Argthtjtr

In the sciences and in mathematics there are a great number of words and terms in use that do not, in any literal sense, describe the concept they are meant to describe.

Let's explore the use of "reaction" as it used in chemistry or physics: Yes yes, we all know the commonly USED meanings of the word. We can and do infer rather than decode all the time. That "re" prefix seems to just be crazy to use if you're wanting to be accurate - which I assume is important to most scientists. So why is inferred meaning OK in this case? Wouldn't using a word that, when decoded, actually defined the thing be better for scientists to do, even if that word was relegated to science and was not in common use in the general public? But scientists do use it to mean "interact" as well as "re-act" (act again) and also "a series of interactions" and "the results of n interactions"...

Another one to explore is the term "irrational number" - which i know has its own questions in these stacks but not in the same context as my question. When you look at the etymology of it it sure seems to me that early USE of the term for maths (as the originators of the concept groped for greek words to describe it) led to our modern definition: 'not able to be represented as a ratio'. Past a certain point going back in time it was really just referencing rationality of thought. But, mathematicians have so long used it that it has actually morphed meaning. On it's own, morphing is no biggie, languages change, word use changes yadda yadda. But in a field where clarity and precision are so very important, it seems really weird that the term survives in this sense. Why has a term not been created to separate the two ideas, rationality of thought vs ratio-ABILITY of numbers?

There are only two examples - there are so many more.

And to be honest here, this strange use of English within mathematics is the primary reason I found maths so challenging when I was young... None of the words used to describe the numbers and what the numbers were doing made any logical connection to what was actually being done with them!

EDIT: To clarify part of what I'm getting at here - a base tenet of science and maths is the formulation, testing, and modification of hypotheses. Yet that approach is not taken with the English usage. It is never asked "we began using this term because we were struggling to describe X - but why are we still using it when we know it to be inadequate?" We would not continue to use a theory if evidence appeared to show it to be wrong, yet we can show many of these words to be 'wrong' (by word-part breakdown or by use morph) and everyone seems to just shrug and say "yeah it doesn't really describe what hat is, but F*** it- it is just too much trouble to find or create a word that actually means X."

So I ask the crowd:

Why do fields that highly value precision in so many ways continue to use very imprecise language having had ample opportunity to 'clean up' their specific field's language?

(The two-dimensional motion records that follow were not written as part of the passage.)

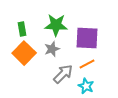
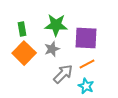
purple square: moved 1 px left
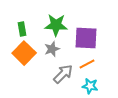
cyan star: moved 4 px right; rotated 14 degrees counterclockwise
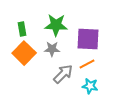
purple square: moved 2 px right, 1 px down
gray star: rotated 21 degrees clockwise
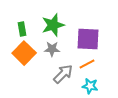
green star: moved 3 px left; rotated 20 degrees counterclockwise
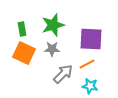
purple square: moved 3 px right
orange square: rotated 20 degrees counterclockwise
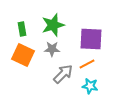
orange square: moved 1 px left, 2 px down
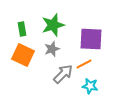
gray star: rotated 21 degrees counterclockwise
orange line: moved 3 px left
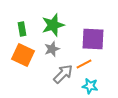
purple square: moved 2 px right
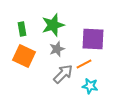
gray star: moved 5 px right
orange square: moved 1 px right, 1 px down
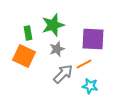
green rectangle: moved 6 px right, 4 px down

This is a very interesting question and gets to the heart of a lot of problems with understanding the meanings of words.

You say that words used in mathematics and science are vague and distort the real meaning of the original word. One half of this the case, the other the opposite.

Math and science use existing terms or invents new ones from existing parts in order to label new concepts. If an existing word is used, there is sometimes an attempt to have it be evocative or metaphorical but often sadly falls very short, distorting the original meaning. Irrational numbers aren't at all irrational. Imaginary ones likewise; it's replacement, complex, more true but only partly, and for further math it goes on and on. Similarly in other sciences, power, force, capacitance, any technical term is its own thing only suggested by the informal generic term.

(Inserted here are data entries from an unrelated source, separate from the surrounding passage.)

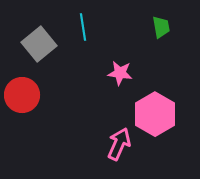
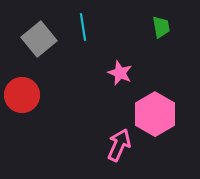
gray square: moved 5 px up
pink star: rotated 15 degrees clockwise
pink arrow: moved 1 px down
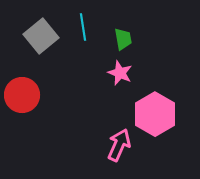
green trapezoid: moved 38 px left, 12 px down
gray square: moved 2 px right, 3 px up
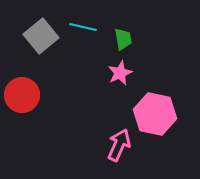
cyan line: rotated 68 degrees counterclockwise
pink star: rotated 25 degrees clockwise
pink hexagon: rotated 18 degrees counterclockwise
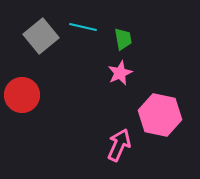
pink hexagon: moved 5 px right, 1 px down
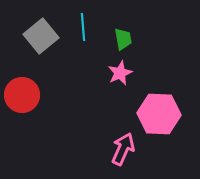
cyan line: rotated 72 degrees clockwise
pink hexagon: moved 1 px left, 1 px up; rotated 9 degrees counterclockwise
pink arrow: moved 4 px right, 4 px down
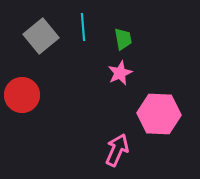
pink arrow: moved 6 px left, 1 px down
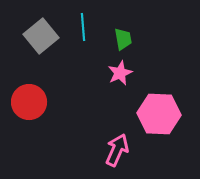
red circle: moved 7 px right, 7 px down
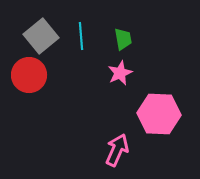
cyan line: moved 2 px left, 9 px down
red circle: moved 27 px up
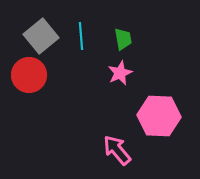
pink hexagon: moved 2 px down
pink arrow: rotated 64 degrees counterclockwise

But math and science vague? No, that's exactly what they're not. The whole point of knowledge is to reduce vagueness. The vocabulary that is used for the new precise concepts is often Fixed. The term is then not vague at all. When used in the technical context, the label is as precise as possible. This is called a stipulative definition; whatever preconceptions one may have of a vocabulary item is only a nice story, but the label (in the technical context) is stipulated, said to be only attached to the precise concepts. 'Irrational' may mean informally something vague like crazy, but in math it means exactly not expressible as a fraction. That is very precise and not vague at all.

From the outside, when you don't know what these stipulated meanings are supposed to be, when you're just being exposed to them and haven't learned them properly, they seem just as vague as the informal terms, or really, even more vague because the concept hasn't been learned well. Technical meanings don't need to be cleaned up because they're cleaning up the informal definitions (or even making up totally new but very precise ones).

Of course mathematicians and scientists are people too mostly and they will use their technical vocabulary a little loosely sometimes, and sometimes a technical word's meaning will slip a little. But that tiny bit of give is not characteristic of technical usage. All the vagueness and connotation drift and tenuous associations is in the world of informal and non-technical vocabulary.